白悠悠轻吸一口气,稳住表情后说,“那你的手臂去哪里都正常。”
他似乎是没想到她都沦落这般田地居然还敢这样跟他说话,表情有些凝固,然后慢慢地眯上了眼睛。
她现在除了嘴皮子,哪里都动不了,只能继续说道:“既然选择了为恶,那从一开始就应该做好随时了结生命的准备。”
“哈哈哈哈哈哈……”
闻言云琅终于忍不住哈哈大笑起来,他笑弯下腰,一手捂着肚子,然后抬起来捂住眼睛,拇指和食指自己的眼角抹去了眼角笑出来的泪花,后扶住她身后的木桩。
突然之间收声贴在她耳边,用异常森冷的语气倾吐,“要这么说,那真是没有比你亲爱的好儿子更该死的人了!”
“他应该下地狱里,被千刀万剐。

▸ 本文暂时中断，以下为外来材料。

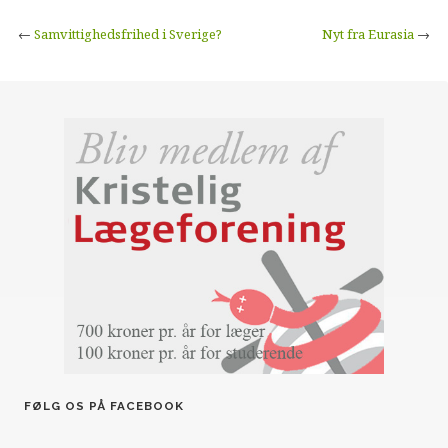
←
Samvittighedsfrihed i Sverige?
Nyt fra Eurasia
→
FØLG OS PÅ FACEBOOK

”他语气里终于没一点笑了。
“好了,别说这些废话了。”
他一只手看似温柔的抚摸上她的脸庞。
“现在汝为鱼肉,吾为刀俎,不知道太后娘娘有没有做好随时结束生命的准备呢?”
白悠悠闻言不由哽咽,虽然你说得狠话很多,但是颅内的污言秽语可不可以停一下,全是马赛克啊喂!
结没结束生命不知道,她倒是觉得自己可能得做好结束贞操的准备了。
眼见着他要摸到嘴唇,白悠悠下意识躲避过去。
其实他的手比程朔看起来不知道好看多少倍,这是一双挥舞折扇,捏就酒杯,看起来就优雅白皙,属于贵公子的手。
但现在她却感觉像是简直像是一条吐信子的蛇爬在脸上。